Problem statement: The data below is to be written out exactly, with no pictures.

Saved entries

--*--

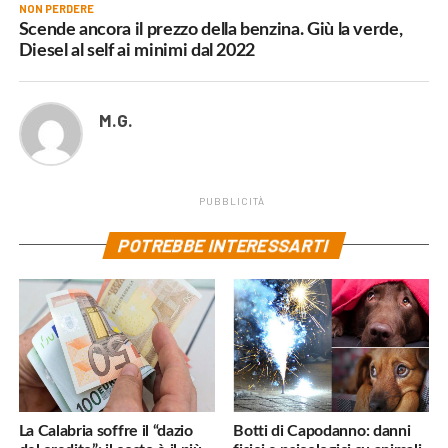
NON PERDERE
Scende ancora il prezzo della benzina. Giù la verde,
Diesel al self ai minimi dal 2022
M.G.
PUBBLICITÀ
POTREBBE INTERESSARTI
La Calabria soffre il “dazio
Botti di Capodanno: danni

--*--

Solved problem:
NON PERDERE
Scende ancora il prezzo della benzina. Giù la verde,
Diesel al self ai minimi dal 2022
M.G.
PUBBLICITÀ
POTREBBE INTERESSARTI
La Calabria soffre il “dazio
Botti di Capodanno: danni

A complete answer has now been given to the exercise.